[Given information]:

((

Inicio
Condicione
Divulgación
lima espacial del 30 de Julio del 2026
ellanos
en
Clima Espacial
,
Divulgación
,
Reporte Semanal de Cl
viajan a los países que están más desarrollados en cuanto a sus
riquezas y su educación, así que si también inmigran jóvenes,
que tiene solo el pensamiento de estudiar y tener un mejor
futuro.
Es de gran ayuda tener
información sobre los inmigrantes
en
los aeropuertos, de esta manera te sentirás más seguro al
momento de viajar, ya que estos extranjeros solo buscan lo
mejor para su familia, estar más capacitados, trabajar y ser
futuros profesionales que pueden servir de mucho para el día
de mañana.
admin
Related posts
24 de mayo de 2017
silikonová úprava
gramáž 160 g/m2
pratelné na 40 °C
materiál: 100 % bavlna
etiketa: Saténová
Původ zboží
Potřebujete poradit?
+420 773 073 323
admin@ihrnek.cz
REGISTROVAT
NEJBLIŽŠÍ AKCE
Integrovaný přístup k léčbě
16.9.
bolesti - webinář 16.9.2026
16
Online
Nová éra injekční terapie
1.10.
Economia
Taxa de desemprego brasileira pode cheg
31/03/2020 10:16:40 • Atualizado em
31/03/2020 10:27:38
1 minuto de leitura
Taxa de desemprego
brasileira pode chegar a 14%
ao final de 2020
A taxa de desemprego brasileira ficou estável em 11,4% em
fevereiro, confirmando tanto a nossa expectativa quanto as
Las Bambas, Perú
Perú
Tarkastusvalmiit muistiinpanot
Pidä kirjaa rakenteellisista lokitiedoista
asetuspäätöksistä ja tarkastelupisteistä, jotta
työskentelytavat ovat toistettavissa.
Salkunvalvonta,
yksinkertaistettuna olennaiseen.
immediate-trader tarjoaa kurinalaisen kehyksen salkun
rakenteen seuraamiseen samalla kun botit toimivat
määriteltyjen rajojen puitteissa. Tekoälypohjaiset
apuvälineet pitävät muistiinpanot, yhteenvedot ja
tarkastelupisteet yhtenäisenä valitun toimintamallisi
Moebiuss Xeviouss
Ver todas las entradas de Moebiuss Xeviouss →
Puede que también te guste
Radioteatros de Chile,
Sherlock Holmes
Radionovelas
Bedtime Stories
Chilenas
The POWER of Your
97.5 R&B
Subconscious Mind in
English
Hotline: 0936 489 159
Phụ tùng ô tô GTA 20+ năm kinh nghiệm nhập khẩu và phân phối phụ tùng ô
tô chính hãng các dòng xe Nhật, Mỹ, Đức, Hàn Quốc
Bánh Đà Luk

))

All lines of the material that contain the string "desemprego" are to be copied.

Taxa de desemprego brasileira pode cheg
Taxa de desemprego
A taxa de desemprego brasileira ficou estável em 11,4% em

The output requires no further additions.